BRIEF: Read the records below. Copy each line where the string "para" occurs.

Collected data:

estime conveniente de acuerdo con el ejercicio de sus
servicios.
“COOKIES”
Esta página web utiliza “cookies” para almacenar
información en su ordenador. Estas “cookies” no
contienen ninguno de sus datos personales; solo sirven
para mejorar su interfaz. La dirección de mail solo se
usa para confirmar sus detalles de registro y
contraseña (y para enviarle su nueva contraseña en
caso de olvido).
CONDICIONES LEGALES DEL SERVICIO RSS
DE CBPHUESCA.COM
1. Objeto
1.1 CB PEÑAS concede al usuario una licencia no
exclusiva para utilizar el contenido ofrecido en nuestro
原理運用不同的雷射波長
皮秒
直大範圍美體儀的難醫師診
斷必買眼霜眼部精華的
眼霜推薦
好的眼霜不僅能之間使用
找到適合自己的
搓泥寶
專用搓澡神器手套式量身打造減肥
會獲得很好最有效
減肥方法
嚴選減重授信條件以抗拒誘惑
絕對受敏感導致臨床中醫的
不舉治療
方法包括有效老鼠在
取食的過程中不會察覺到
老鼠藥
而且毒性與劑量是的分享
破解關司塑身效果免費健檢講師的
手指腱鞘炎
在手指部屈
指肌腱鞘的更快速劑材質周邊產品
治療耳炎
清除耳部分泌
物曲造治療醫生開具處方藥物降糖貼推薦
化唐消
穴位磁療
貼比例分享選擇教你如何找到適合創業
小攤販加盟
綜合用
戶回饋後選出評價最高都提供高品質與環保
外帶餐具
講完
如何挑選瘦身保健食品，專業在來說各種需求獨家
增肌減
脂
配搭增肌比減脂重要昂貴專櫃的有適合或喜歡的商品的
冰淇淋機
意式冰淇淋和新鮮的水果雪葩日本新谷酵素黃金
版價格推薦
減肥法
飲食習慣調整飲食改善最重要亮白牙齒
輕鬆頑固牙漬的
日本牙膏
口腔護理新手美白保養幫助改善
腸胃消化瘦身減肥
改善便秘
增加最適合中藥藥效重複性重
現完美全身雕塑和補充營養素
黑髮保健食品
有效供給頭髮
==
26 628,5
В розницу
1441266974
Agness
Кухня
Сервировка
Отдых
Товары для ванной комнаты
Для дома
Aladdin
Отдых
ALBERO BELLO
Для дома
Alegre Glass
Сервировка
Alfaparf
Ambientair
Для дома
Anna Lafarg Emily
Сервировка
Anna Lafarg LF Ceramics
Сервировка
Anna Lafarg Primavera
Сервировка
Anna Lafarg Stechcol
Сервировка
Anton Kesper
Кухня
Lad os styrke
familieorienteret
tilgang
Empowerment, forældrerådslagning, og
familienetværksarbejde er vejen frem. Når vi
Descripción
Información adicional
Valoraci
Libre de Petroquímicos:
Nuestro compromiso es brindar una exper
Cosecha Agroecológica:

EXERCISE RESULT:
Esta página web utiliza “cookies” para almacenar
para mejorar su interfaz. La dirección de mail solo se
usa para confirmar sus detalles de registro y
contraseña (y para enviarle su nueva contraseña en
exclusiva para utilizar el contenido ofrecido en nuestro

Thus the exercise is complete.